Supplied data:
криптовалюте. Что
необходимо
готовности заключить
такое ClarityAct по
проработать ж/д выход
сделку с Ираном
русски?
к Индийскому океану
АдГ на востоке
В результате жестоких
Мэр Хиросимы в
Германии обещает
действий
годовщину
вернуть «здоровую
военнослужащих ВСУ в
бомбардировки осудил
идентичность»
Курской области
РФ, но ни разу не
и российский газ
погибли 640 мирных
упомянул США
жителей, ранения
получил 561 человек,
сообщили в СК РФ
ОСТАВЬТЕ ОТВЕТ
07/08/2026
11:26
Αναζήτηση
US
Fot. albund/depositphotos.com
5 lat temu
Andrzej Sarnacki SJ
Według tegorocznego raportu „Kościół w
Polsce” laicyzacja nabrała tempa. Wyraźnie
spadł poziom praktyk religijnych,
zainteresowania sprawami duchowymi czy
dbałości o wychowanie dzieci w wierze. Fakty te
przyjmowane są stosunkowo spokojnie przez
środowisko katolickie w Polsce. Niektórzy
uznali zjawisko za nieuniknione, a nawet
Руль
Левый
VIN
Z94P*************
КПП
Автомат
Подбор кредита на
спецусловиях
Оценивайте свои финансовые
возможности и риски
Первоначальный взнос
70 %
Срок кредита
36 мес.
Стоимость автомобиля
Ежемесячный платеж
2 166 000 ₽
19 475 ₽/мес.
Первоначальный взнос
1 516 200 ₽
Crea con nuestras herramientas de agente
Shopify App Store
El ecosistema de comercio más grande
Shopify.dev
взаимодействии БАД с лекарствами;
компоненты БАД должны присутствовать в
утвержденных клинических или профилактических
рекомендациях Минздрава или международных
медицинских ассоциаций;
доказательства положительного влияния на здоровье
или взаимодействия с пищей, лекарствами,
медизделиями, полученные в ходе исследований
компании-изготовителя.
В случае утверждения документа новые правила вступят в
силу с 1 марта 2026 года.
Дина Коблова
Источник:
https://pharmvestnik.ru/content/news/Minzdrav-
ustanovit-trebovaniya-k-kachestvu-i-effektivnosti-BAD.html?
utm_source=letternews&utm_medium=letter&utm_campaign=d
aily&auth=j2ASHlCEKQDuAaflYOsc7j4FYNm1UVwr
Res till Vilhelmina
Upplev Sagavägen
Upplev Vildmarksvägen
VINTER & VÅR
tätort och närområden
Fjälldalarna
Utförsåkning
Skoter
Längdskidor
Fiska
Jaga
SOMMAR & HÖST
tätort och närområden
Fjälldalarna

...

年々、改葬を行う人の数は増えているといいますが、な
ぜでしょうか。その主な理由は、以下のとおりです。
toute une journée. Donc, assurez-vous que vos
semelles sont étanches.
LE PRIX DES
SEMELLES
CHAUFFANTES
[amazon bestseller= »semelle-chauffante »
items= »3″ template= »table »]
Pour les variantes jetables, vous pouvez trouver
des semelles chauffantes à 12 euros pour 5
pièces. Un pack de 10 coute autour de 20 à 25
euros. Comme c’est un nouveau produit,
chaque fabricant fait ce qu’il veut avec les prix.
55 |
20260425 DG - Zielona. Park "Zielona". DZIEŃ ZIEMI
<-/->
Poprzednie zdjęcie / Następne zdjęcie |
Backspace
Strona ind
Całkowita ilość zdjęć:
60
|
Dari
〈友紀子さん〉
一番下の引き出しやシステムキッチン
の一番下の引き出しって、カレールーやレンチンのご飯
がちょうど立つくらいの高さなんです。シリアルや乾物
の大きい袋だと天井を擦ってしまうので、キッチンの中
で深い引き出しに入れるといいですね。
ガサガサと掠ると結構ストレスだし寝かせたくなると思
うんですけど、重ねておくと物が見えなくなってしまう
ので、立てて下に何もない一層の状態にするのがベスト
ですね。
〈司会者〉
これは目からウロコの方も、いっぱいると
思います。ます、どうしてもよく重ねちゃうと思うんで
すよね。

Problem: Some lines in the material contain "Polsce". Show all of them.

Finished task:
Polsce” laicyzacja nabrała tempa. Wyraźnie
środowisko katolickie w Polsce. Niektórzy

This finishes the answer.